People used to alias (as in nginx and Apache) have often problems to realize how to achieve the same in Caddy, as these posts show:
- Missing equivalent to aliases, which contains the answer (use path and root).
- Trying to convert Taiga Nginx configuration, which contains another form of the answer (use subdomains and root).

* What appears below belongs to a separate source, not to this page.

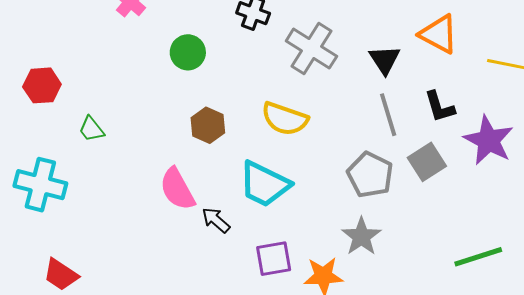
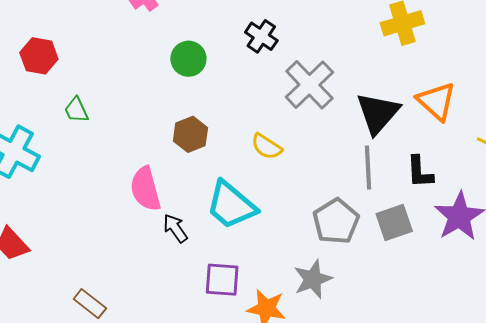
black triangle: (385, 60) -> (378, 113), size x1.4
yellow semicircle: (285, 119) -> (267, 147), size x0.7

- github issue/question 1851
I suggest to add an explanation in Caddy documentation. The important is adding the “alias” keyword, so it’s easy to find. Even if Caddy does not have the concept of “alias”, you might say something like: “Caddy can achieve what alias in other web servers do,…”. Possible places to add this:
- tutorial/caddyfile: after the subdomain you may add a
mysite.com/path/
(do say that trailing slash is important). - docs/http-caddyfile
- FAQ
I have some questions though.
In the post mentioned before @Whitestrake wrote that:
you’d need to duplicate across any directives from the main vhost that are also applicable to the more specific location, such as fastcgi directives, security rewrites, etc…
but I guess that not all the directives need to be duplicated. Here’s an example of my Caddyfile which I’m using to serve HTML files located outside the web server root:
:80 {
tls off
gzip
errors /var/log/caddy/errors.log
log /var/log/caddy/access.log
browse
root /var/www
}
:80/foo/ {
root /path/to/foo
}
I can see that at least tls and log directives, defined for :80
are effective also for :80/foo/
. I’m not sure about gzip and errors, but it may be valid for them as well.
On the other hand, browse is effective only for the main site and not for foo. So it’s a directive that should be duplicated.
Can you better explain how can we guess which directives must be replicated and which not?